──────── Provided data ────────
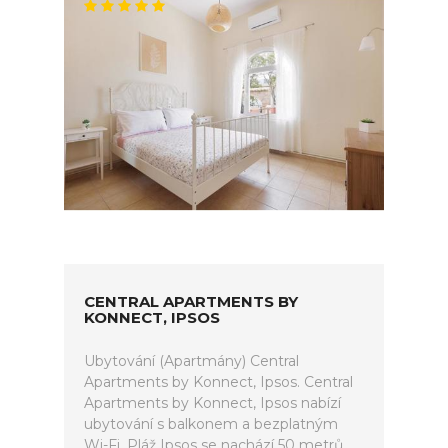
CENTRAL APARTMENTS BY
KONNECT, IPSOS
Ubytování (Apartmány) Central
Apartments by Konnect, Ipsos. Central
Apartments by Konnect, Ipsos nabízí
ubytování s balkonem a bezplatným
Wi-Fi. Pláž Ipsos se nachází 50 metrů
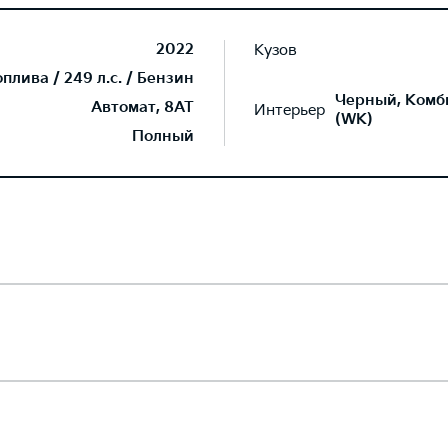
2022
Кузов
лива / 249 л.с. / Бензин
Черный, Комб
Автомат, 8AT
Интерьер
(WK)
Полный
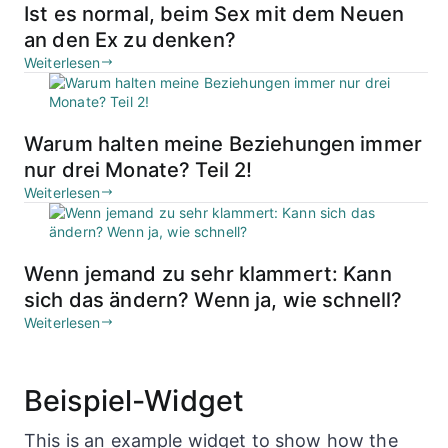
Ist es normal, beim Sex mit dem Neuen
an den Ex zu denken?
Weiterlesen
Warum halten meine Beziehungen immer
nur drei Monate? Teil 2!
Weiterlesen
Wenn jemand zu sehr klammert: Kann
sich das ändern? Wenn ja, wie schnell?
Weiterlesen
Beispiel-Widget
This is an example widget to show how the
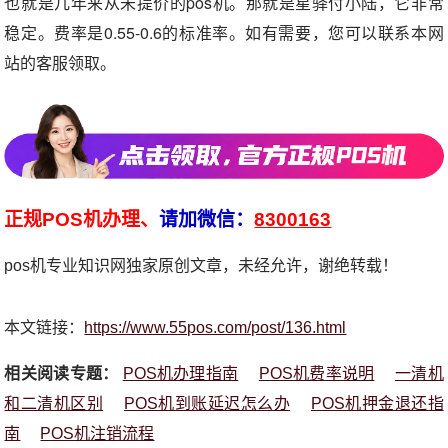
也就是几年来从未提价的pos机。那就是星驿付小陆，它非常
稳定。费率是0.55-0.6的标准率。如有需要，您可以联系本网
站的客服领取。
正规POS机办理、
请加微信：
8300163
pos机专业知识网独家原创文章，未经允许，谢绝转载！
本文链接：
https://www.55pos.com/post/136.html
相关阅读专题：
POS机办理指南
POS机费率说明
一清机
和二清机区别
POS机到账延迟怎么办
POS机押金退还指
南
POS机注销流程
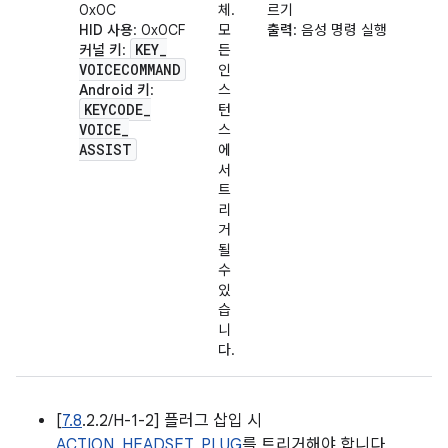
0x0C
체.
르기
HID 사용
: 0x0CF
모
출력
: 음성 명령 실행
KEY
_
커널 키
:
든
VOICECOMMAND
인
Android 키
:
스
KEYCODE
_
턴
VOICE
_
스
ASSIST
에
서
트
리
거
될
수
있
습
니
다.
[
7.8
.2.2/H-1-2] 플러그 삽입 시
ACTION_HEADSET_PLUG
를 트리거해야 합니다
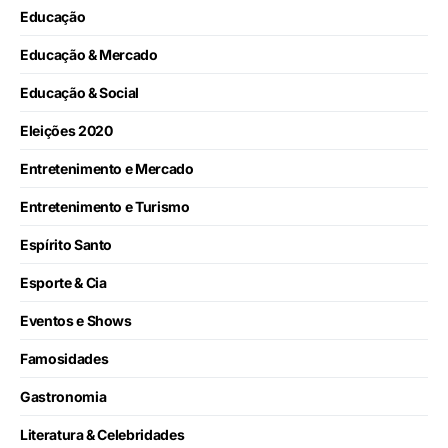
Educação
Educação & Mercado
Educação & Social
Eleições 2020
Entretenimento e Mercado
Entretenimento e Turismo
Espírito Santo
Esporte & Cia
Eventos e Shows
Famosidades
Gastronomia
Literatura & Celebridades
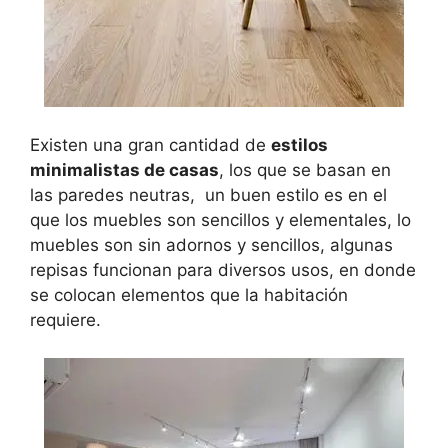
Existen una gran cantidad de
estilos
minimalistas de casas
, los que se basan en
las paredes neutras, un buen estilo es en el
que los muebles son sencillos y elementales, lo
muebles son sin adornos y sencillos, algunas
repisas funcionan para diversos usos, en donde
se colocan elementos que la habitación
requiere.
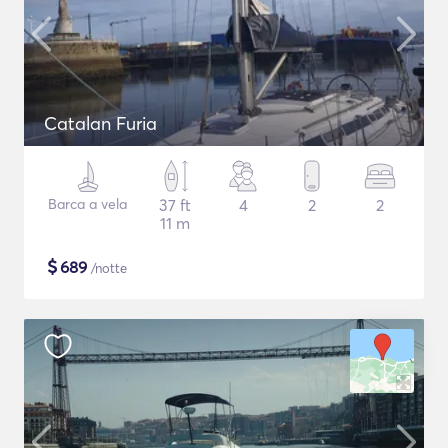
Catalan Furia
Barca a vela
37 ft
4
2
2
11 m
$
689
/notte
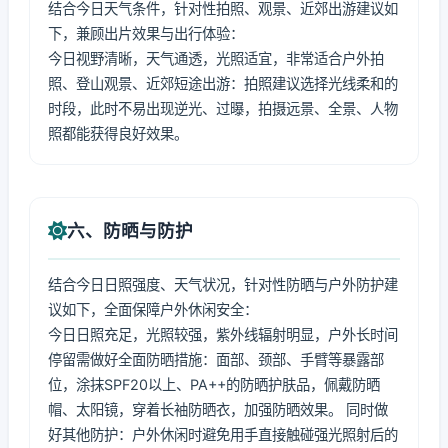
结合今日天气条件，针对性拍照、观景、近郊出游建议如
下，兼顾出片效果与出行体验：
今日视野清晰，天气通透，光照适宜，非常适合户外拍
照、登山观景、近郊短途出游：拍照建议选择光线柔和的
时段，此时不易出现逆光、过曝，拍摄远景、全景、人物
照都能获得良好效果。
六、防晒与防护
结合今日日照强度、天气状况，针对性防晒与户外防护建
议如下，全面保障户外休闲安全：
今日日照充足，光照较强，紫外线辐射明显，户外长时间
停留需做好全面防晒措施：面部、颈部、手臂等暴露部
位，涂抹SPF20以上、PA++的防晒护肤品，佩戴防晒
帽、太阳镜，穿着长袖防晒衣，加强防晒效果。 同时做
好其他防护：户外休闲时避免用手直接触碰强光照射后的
────────
──────── Provided data ────────
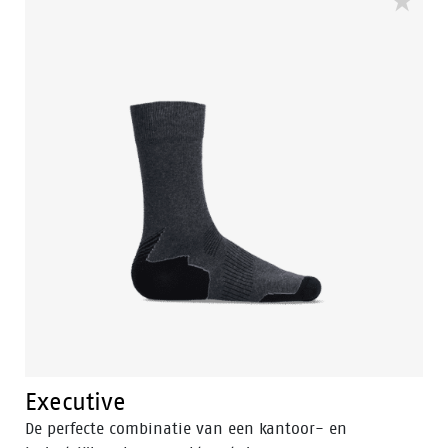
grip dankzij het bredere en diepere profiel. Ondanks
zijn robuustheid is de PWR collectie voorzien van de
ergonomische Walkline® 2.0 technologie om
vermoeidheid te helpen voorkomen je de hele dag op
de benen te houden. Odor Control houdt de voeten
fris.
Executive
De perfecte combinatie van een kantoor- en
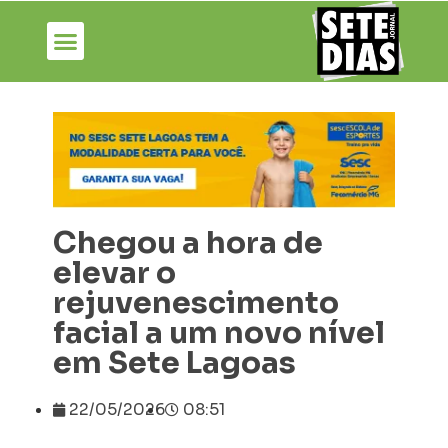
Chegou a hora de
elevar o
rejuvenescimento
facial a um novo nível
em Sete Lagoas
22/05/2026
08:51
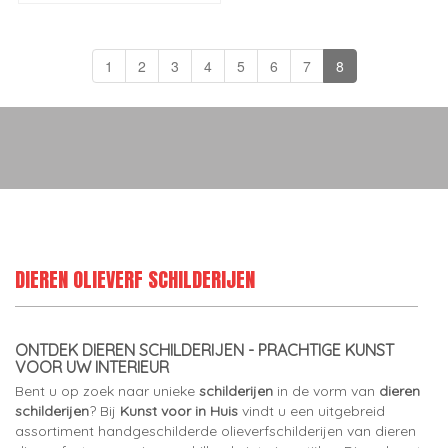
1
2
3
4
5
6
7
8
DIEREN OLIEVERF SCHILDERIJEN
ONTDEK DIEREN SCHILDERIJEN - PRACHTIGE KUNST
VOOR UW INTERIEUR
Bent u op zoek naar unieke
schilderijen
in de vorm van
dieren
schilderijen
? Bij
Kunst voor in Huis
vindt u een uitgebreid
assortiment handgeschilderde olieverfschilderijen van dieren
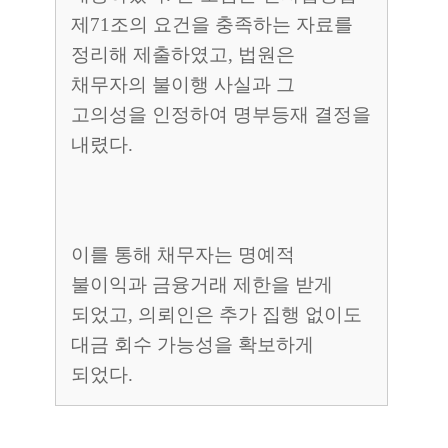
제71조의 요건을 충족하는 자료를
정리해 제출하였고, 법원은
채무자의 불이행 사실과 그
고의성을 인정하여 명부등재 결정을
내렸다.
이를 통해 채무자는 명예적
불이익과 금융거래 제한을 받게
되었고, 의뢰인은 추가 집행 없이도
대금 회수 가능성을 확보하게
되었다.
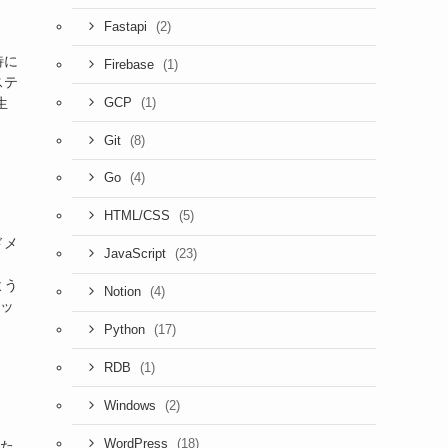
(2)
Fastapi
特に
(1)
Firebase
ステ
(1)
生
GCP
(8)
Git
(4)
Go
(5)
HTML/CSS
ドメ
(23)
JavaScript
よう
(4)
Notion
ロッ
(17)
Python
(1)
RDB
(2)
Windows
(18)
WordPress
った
────────
• _Problem to solve_
Give back precisely the lines above that start at the line containing "位，涂抹SPF20以上、PA++的防晒护肤品，佩戴防晒" and end at the line containing "好其他防护：户外休闲时避免用手直接触碰强光照射后的", inclusive. No other lines belong in the output.

• _Response box_
位，涂抹SPF20以上、PA++的防晒护肤品，佩戴防晒
帽、太阳镜，穿着长袖防晒衣，加强防晒效果。 同时做
好其他防护：户外休闲时避免用手直接触碰强光照射后的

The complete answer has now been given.